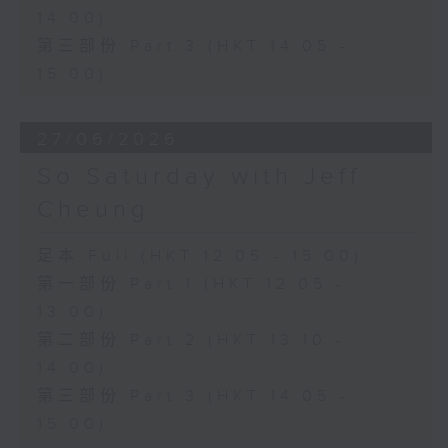
14:00)
第三部份 Part 3 (HKT 14:05 -
15:00)
27/06/2026
So Saturday with Jeff
Cheung
足本 Full (HKT 12:05 - 15:00)
第一部份 Part 1 (HKT 12:05 -
13:00)
第二部份 Part 2 (HKT 13:10 -
14:00)
第三部份 Part 3 (HKT 14:05 -
15:00)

* **WHAT THE EXERCISE ASKS**
Filter the records down to the lines that contain the string "Part", and copy those lines.

* **OUTPUT BELOW**
第三部份 Part 3 (HKT 14:05 -
第一部份 Part 1 (HKT 12:05 -
第二部份 Part 2 (HKT 13:10 -
第三部份 Part 3 (HKT 14:05 -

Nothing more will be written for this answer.